**What to produce:** Output, exactly and in full, only the lines from the one containing "erativa Eko-polis." to the last line of the data. Pictures should not appear.

**Data entries:**
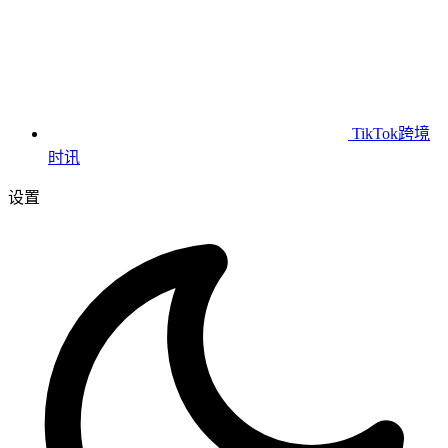
TikTok跨境
时讯
设置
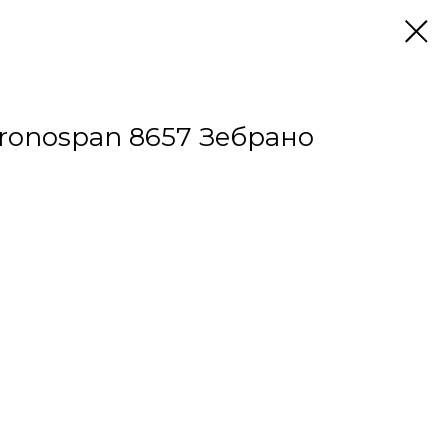
ronospan 8657 Зебрано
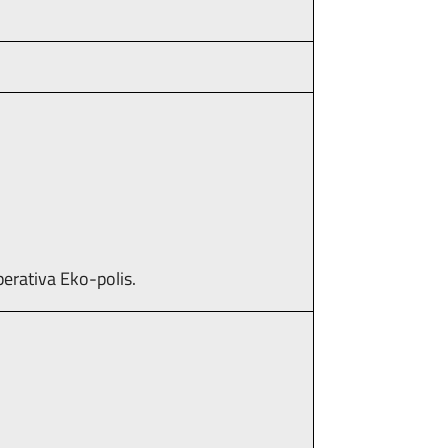
erativa Eko-polis.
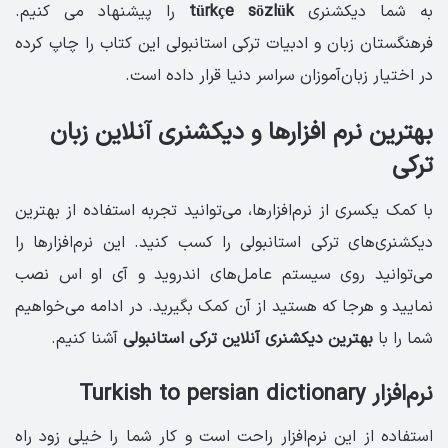
به شما دیکشنری
türkçe sözlük
را پیشنهاد می کنیم.
فرهنگستان زبان و ادبیات ترکی استانبولی این کتاب را چاپ کرده
در اختیار زبان‌آموزان سراسر دنیا قرار داده‌ است.
بهترین نرم افزارها و دیکشنری آنلاین زبان
ترکی
با کمک یکسری از نرم‌افزارها، می‌توانید تجربه استفاده از بهترین
دیکشنری‌های ترکی استانبولی را کسب کنید. این نرم‌افزارها را
می‌توانید روی سیستم عامل‌های اندروید و آی او اس نصب
نمایید و هرجا که هستید از آن کمک بگیرید. در ادامه می‌خواهیم
شما را با
بهترین دیکشنری آنلاین ترکی استانبولی
آشنا کنیم.
نرم‌افزار Turkish to persian dictionary
استفاده از این نرم‌افزار راحت است و کار شما را خیلی زود راه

**Problem solution:**
erativa Eko-polis.
به شما دیکشنری
türkçe sözlük
را پیشنهاد می کنیم.
فرهنگستان زبان و ادبیات ترکی استانبولی این کتاب را چاپ کرده
در اختیار زبان‌آموزان سراسر دنیا قرار داده‌ است.
بهترین نرم افزارها و دیکشنری آنلاین زبان
ترکی
با کمک یکسری از نرم‌افزارها، می‌توانید تجربه استفاده از بهترین
دیکشنری‌های ترکی استانبولی را کسب کنید. این نرم‌افزارها را
می‌توانید روی سیستم عامل‌های اندروید و آی او اس نصب
نمایید و هرجا که هستید از آن کمک بگیرید. در ادامه می‌خواهیم
شما را با
بهترین دیکشنری آنلاین ترکی استانبولی
آشنا کنیم.
نرم‌افزار Turkish to persian dictionary
استفاده از این نرم‌افزار راحت است و کار شما را خیلی زود راه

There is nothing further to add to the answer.